# Work item:
Each line of the entries below that holds "Szüreti" is needed, copied in full.
==== Entries shown
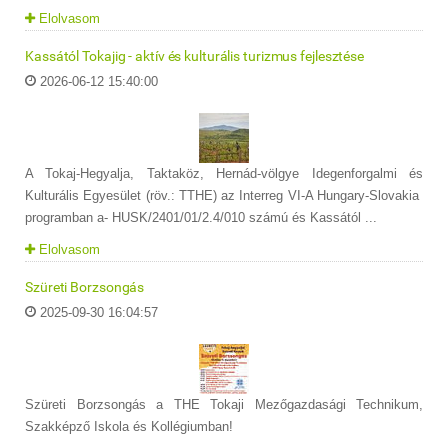
Elolvasom
Kassától Tokajig - aktív és kulturális turizmus fejlesztése
2026-06-12 15:40:00
A Tokaj-Hegyalja, Taktaköz, Hernád-völgye Idegenforgalmi és
Kulturális Egyesület (röv.: TTHE) az Interreg VI-A Hungary-Slovakia
programban a- HUSK/2401/01/2.4/010 számú és Kassától ...
Elolvasom
Szüreti Borzsongás
2025-09-30 16:04:57
Szüreti Borzsongás a THE Tokaji Mezőgazdasági Technikum,
Szakképző Iskola és Kollégiumban!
========
# Reply to the exercise:
Szüreti Borzsongás
Szüreti Borzsongás a THE Tokaji Mezőgazdasági Technikum,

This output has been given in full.